What is a dually pickup truck?

A dually pickup truck is typically included in an automaker’s heavy-duty truck lineup and is commonly called a “one-ton truck.” These trucks usually carry a model number, such as 350 or 3500. Examples include the Ford F-350 and 3500 models from Chevrolet, GMC, and Ram. However, the dually’s distinctive flared rear fenders make them recognizable from a distance. 

The dually’s two tires per side on the rear axle make the flared rear fenders necessary. The dual rear wheels (DRW) and tires on each side also provide the source of the dually name. But the four rear tires aren’t just for show. They significantly increase the truck’s weight capacity over a single rear wheel (SRW) model. 

Depending on trim and optional equipment, a heavy-duty dually pickup weighs between 6,000 and 9,000 pounds. These trucks’ gross vehicle weight rating (GCWR) can range to nearly 14,000 pounds. For example, an F-350 dually weighs 5,854 pounds with an 8,000-pound payload capacity, according to Ford

What are the advantages and disadvantages of a dually pickup truck? 

Like most things, driving a dually pickup truck presents advantages and disadvantages. Most dually pros and cons stem directly from the truck’s size, while others come from its heavy-duty suspension. To simplify matters, we’ll compare the generalities of SRW and DRW one-ton trucks.


  • More payload and towing capacity
  • Increased driving stability, especially when towing or hauling heavy loads
  • Six tires mean more traction
  • Unique style


  • Lower fuel economy
  • More difficult to fit into a single parking space
  • Extra maintenance cost of two additional tires
  • Higher potential for hydroplaning in wet conditions
  • Heavy-duty suspensions equal rough ride characteristics

Can a dually be a daily driver?

Besides the cons listed above, there is no reason to avoid having a dually truck as a daily driver. If you need a dually for work or recreation, such as towing a large boat or camper, the extra costs of driving a dually daily could pale compared to owning an additional vehicle. However, you should also factor in the additional depreciation cost of adding more miles to your dually. 

Is a dually pickup truck hard to drive? 

A dually pickup truck is easy to drive if you account for the extra width. However, dually trucks are more challenging to park than other cars and trucks.

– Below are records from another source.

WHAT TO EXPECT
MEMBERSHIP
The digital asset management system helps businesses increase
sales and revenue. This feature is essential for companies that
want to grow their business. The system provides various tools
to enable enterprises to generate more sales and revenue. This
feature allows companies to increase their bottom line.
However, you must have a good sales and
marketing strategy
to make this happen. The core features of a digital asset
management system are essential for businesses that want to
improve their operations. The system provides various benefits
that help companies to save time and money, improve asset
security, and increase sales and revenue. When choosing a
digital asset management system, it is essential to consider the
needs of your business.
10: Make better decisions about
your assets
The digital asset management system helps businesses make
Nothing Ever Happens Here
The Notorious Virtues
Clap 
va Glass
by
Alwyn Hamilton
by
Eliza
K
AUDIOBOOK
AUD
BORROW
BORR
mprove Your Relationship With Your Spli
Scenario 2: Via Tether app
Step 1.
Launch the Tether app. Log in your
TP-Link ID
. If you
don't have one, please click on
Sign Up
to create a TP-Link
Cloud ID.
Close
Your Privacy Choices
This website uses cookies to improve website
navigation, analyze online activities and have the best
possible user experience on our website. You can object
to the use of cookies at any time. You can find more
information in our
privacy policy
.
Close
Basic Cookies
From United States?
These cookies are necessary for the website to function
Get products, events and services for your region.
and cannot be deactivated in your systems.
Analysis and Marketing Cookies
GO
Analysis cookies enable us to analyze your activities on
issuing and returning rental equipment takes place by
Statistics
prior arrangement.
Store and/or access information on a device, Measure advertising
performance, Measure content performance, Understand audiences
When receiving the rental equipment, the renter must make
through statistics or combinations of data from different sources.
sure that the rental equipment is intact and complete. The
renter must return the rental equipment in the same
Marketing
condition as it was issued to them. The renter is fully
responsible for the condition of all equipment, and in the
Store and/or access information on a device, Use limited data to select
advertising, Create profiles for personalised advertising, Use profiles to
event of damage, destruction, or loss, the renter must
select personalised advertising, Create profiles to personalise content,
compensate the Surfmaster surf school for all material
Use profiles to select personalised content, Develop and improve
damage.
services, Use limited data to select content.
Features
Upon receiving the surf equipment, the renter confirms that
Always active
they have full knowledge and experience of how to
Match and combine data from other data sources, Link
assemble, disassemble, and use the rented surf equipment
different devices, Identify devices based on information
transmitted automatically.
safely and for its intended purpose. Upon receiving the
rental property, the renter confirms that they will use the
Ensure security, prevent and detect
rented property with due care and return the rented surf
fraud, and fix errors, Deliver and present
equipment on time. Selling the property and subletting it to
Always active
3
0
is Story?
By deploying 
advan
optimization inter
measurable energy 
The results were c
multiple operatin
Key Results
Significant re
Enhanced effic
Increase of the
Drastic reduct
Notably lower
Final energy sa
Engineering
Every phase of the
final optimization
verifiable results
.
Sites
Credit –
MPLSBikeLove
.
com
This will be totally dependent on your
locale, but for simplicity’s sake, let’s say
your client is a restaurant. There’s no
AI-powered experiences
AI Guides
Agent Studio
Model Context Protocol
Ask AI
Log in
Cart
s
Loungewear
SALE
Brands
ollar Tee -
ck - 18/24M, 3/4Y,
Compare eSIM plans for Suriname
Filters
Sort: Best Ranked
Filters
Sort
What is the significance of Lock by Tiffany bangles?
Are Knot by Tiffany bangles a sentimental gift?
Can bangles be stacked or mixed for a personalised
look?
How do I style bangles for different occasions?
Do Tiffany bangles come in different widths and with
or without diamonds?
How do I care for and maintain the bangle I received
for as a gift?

Are dually trucks comfortable? 

Lower-trimmed dually trucks feel like work trucks, but higher-end trims offer luxury comparable to any other vehicle. However, a dually’s heavy-duty suspension provides a rigid ride. 

Are dually trucks safer? 

Larger vehicles typically fare better in collisions than smaller ones. While that keeps dually drivers safer, they must accept they’ll cause more damage in an accident. Evidence also suggests that SUVs and trucks present a greater safety risk to pedestrians

Is owning a dually worth it?

Much like beauty, a dually’s worth is evident in the eye of the beholder. If you need the dually’s capability, then owning one is a matter of necessity. However, it’s difficult to justify the extra expense if you don’t need the additional payload or towing capacity.